I did a search on this site and couldn't find any mention of the Detroiter. I first heard of this train through an interview with Elaine Stritch, who said that once she got on the Detroiter to NYC she never looked back. However, she did go back home to Michigan soon before she died. (What a nostalgic trip....)

All I know so far about the train is what I read here:

http://www.american-rails.com/detroiter.html

I'd be interested in any other comments or personal experience from folks on here.

Also am I understanding it correctly in saying that the Detroiter ran through Canada?? Was this the practice on other trains in an earlier era?

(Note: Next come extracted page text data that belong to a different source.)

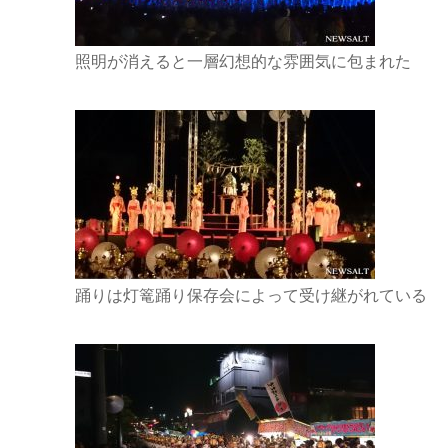
照明が消えると一層幻想的な雰囲気に包まれた
踊りは灯篭踊り保存会によって受け継がれている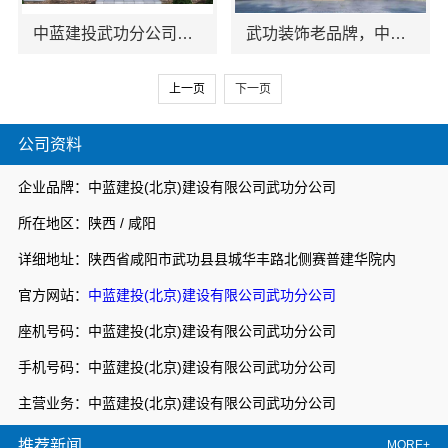
中蓝建投武功分公司：厨房半包装修北欧风案例
武功装饰老品牌，中蓝建投（北京）建设有限公司武功分公司口碑之选
上一页
下一页
公司资料
企业品牌：中蓝建投(北京)建设有限公司武功分公司
所在地区：陕西 / 咸阳
详细地址：陕西省咸阳市武功县县城华丰路北侧赛普建华院内
官方网站：
中蓝建投(北京)建设有限公司武功分公司
座机号码：中蓝建投(北京)建设有限公司武功分公司
手机号码：中蓝建投(北京)建设有限公司武功分公司
主营业务：中蓝建投(北京)建设有限公司武功分公司
推荐新闻
MORE+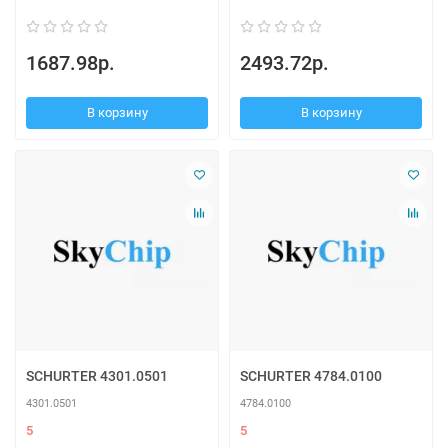
1687.98р.
2493.72р.
В корзину
В корзину
SCHURTER 4301.0501
SCHURTER 4784.0100
4301.0501
4784.0100
5
5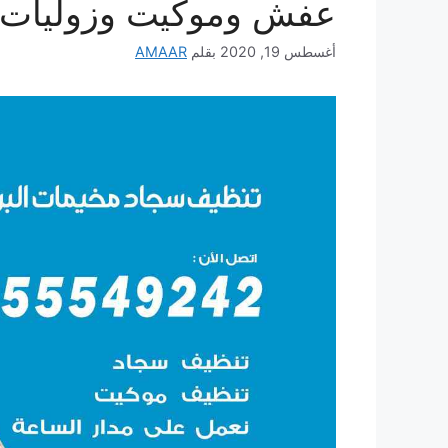
عفش وموكيت وزوليات
أغسطس 19, 2020
بقلم
AMAAR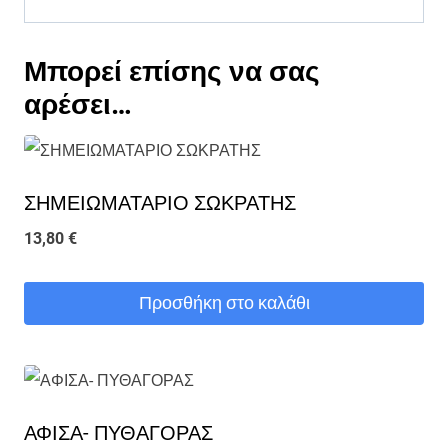
Μπορεί επίσης να σας
αρέσει…
ΣΗΜΕΙΩΜΑΤΑΡΙΟ ΣΩΚΡΑΤΗΣ
13,80
€
Προσθήκη στο καλάθι
ΑΦΙΣΑ- ΠΥΘΑΓΟΡΑΣ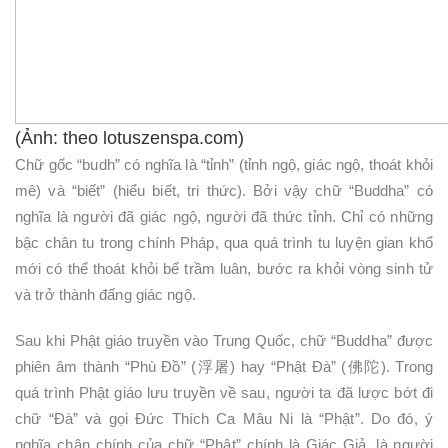
(Ảnh: theo lotuszenspa.com)
Chữ gốc “budh” có nghĩa là “tỉnh” (tỉnh ngộ, giác ngộ, thoát khỏi
mê) và “biết” (hiểu biết, tri thức). Bởi vậy chữ “Buddha” có
nghĩa là người đã giác ngộ, người đã thức tỉnh. Chỉ có những
bậc chân tu trong chính Pháp, qua quá trình tu luyện gian khổ
mới có thể thoát khỏi bể trầm luân, bước ra khỏi vòng sinh tử
và trở thành đấng giác ngộ.
Sau khi Phật giáo truyền vào Trung Quốc, chữ “Buddha” được
phiên âm thành “Phù Đồ” (浮屠) hay “Phật Đà” (佛陀). Trong
quá trình Phật giáo lưu truyền về sau, người ta đã lược bớt đi
chữ “Đà” và gọi Đức Thích Ca Mâu Ni là “Phật”. Do đó, ý
nghĩa chân chính của chữ “Phật” chính là Giác Giả, là người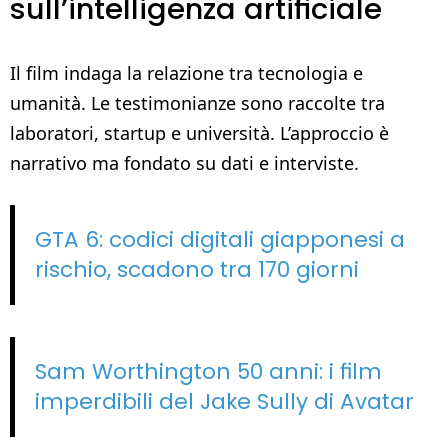
sull’intelligenza artificiale
Il film indaga la relazione tra tecnologia e
umanità. Le testimonianze sono raccolte tra
laboratori, startup e università. L’approccio è
narrativo ma fondato su dati e interviste.
GTA 6: codici digitali giapponesi a
rischio, scadono tra 170 giorni
Sam Worthington 50 anni: i film
imperdibili del Jake Sully di Avatar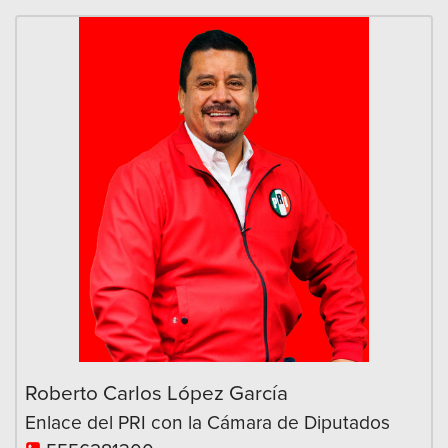
Roberto Carlos López García
Enlace del PRI con la Cámara de Diputados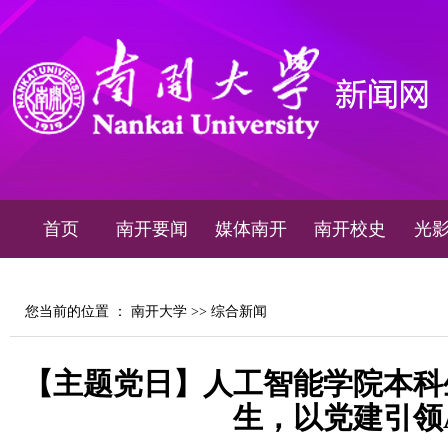
首页
南开要闻
媒体南开
南开校史
光
您当前的位置 ：
南开大学
>>
综合新闻
【主题党日】人工智能学院本科
生，以党建引领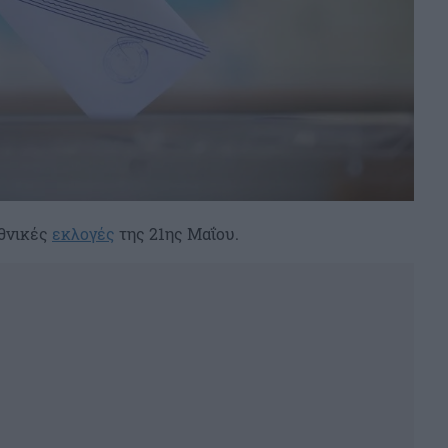
εθνικές
εκλογές
της 21ης Μαΐου.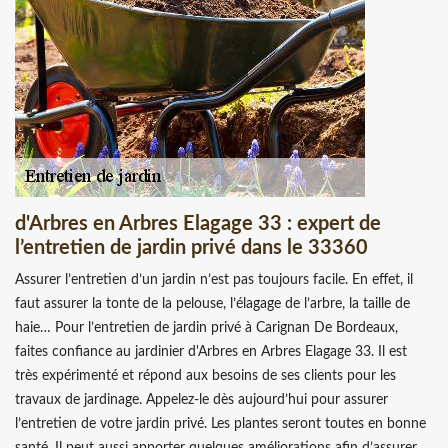
d'Arbres en Arbres Elagage 33 : expert de
l’entretien de jardin privé dans le 33360
Assurer l’entretien d’un jardin n’est pas toujours facile. En effet, il
faut assurer la tonte de la pelouse, l’élagage de l’arbre, la taille de
haie… Pour l’entretien de jardin privé à Carignan De Bordeaux,
faites confiance au jardinier d'Arbres en Arbres Elagage 33. Il est
très expérimenté et répond aux besoins de ses clients pour les
travaux de jardinage. Appelez-le dès aujourd’hui pour assurer
l’entretien de votre jardin privé. Les plantes seront toutes en bonne
santé. Il peut aussi apporter quelques améliorations afin d’assurer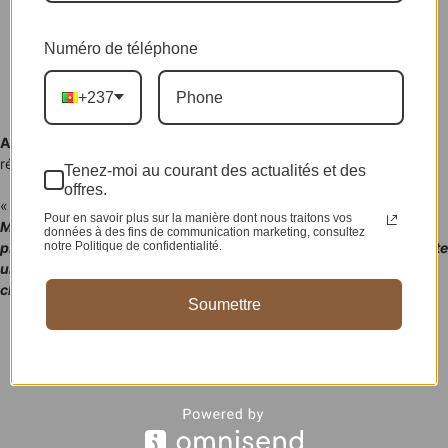
Numéro de téléphone
+237
Aimée Virgile
pour finir a cité
Rosine Nguemgain,
la plus grande
révélation issue de sa série «
Woman and Material
« :
Tenez-moi au courant des actualités et des
offres.
«
Parmi mes préférés, il y a ma fille Rosine. Elle a sa particularité.
Pour en savoir plus sur la manière dont nous traitons vos
Même si certains estiment qu’elle copie ce qui existe déjà, moi je
données à des fins de communication marketing, consultez
notre Politique de confidentialité.
prends toujours le temps de comparer, et je trouve qu’elle apporte
un vrai plus, une touche qui lui est propre. C’est ce que j’aime
chez elle.
«
Soumettre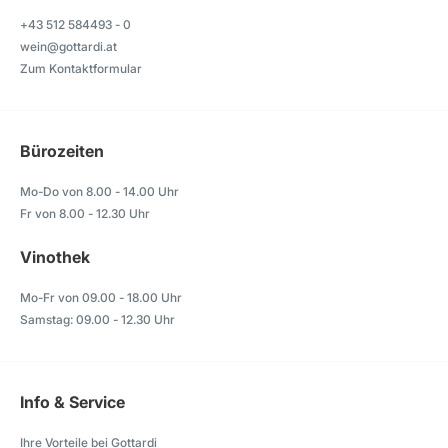
+43 512 584493 - 0
wein@gottardi.at
Zum Kontaktformular
Bürozeiten
Mo-Do von 8.00 - 14.00 Uhr
Fr von 8.00 - 12.30 Uhr
Vinothek
Mo-Fr von 09.00 - 18.00 Uhr
Samstag: 09.00 - 12.30 Uhr
Info & Service
Ihre Vorteile bei Gottardi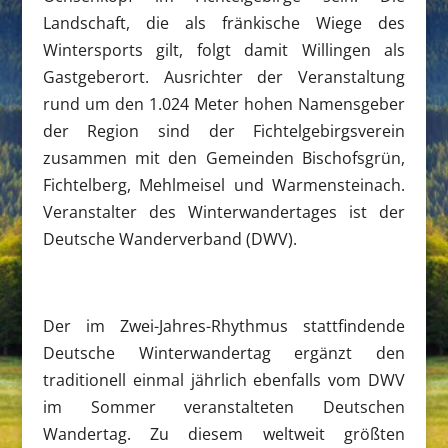
Landschaft, die als fränkische Wiege des
Wintersports gilt, folgt damit Willingen als
Gastgeberort. Ausrichter der Veranstaltung
rund um den 1.024 Meter hohen Namensgeber
der Region sind der Fichtelgebirgsverein
zusammen mit den Gemeinden Bischofsgrün,
Fichtelberg, Mehlmeisel und Warmensteinach.
Veranstalter des Winterwandertages ist der
Deutsche Wanderverband (DWV).
Der im Zwei-Jahres-Rhythmus stattfindende
Deutsche Winterwandertag ergänzt den
traditionell einmal jährlich ebenfalls vom DWV
im Sommer veranstalteten Deutschen
Wandertag. Zu diesem weltweit größten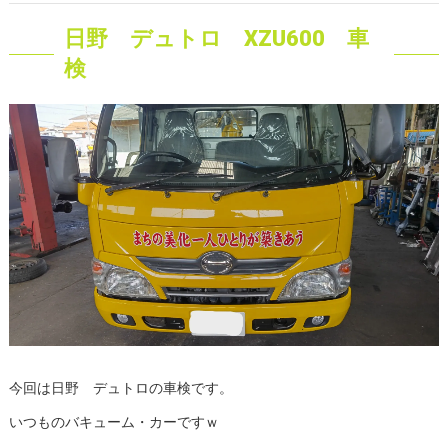
日野 デュトロ XZU600 車
検
今回は日野 デュトロの車検です。
いつものバキューム・カーですｗ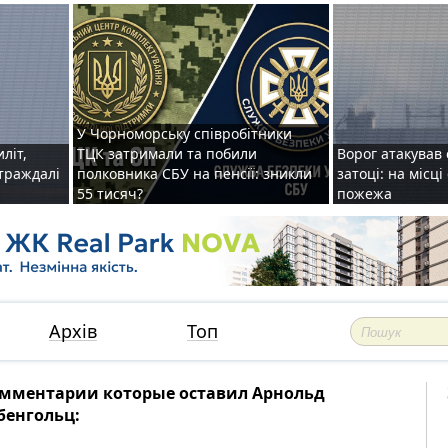
У Чорноморську співробітники
иліт,
ТЦК затримали та побили
Ворог атакував 
страждалі
полковника СБУ на пенсії: зникли
затоці: на місц
55 тисяч?
пожежа
Архів
Топ
мментарии которые оставил Арнольд
бенгольц: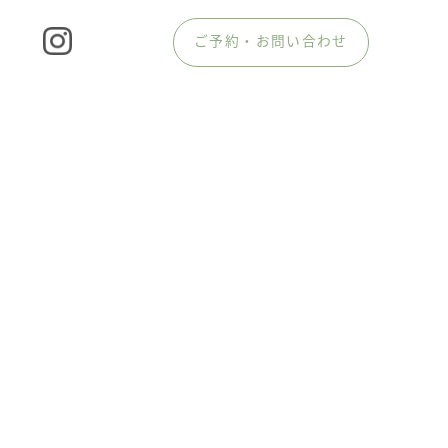
ご予約・お問い合わせ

Also general question on trains of this era (all sleeper and no intermediate stops): how much would a sleeper on that route or a similar train of the 30s/40s/50s cost in todays' dollars?


----------



## NS VIA Fan (Nov 10, 2014)

northnorthwest said:


> Also am I understanding it correctly in saying that the Detroiter ran through Canada?? Was this the practice on other trains in an earlier era?


Yes, New York Central and later Penn Central trains between Detroit and Buffalo then onto New York ran through Canada……hundreds of passengers per day on several trains.

Even Amtrak served this route in the mid to late 1970s.


----------



## jis (Nov 10, 2014)

NS VIA Fan said:


> Yes, New York Central and later Penn Central trains between Detroit and Buffalo then onto New York ran through Canada……hundreds of passengers per day on several trains.
> 
> Even Amtrak served this route in the mid to late 1970s.


I believe the Amtrak train, at least for a period was called the _Niagara Rainbow_


----------



## the_traveler (Nov 10, 2014)

I think it was.


----------



## NS VIA Fan (Nov 10, 2014)

jis said:


> NS VIA Fan said:
> 
> 
> > Yes, New York Central and later Penn Central trains between Detroit and Buffalo then onto New York ran through Canada……hundreds of passengers per day on several trains.
> ...


Originally the Empire State Express then The Niagara Rainbow:

(from the Museum of RR Timetables)

http://www.timetables.org/full.php?group=19751130&item=0035

http://www.timetables.org/full.php?group=19780108&item=0031

Here the Niagara Rainbow at St. Thomas Ontario in Nov 1977


----------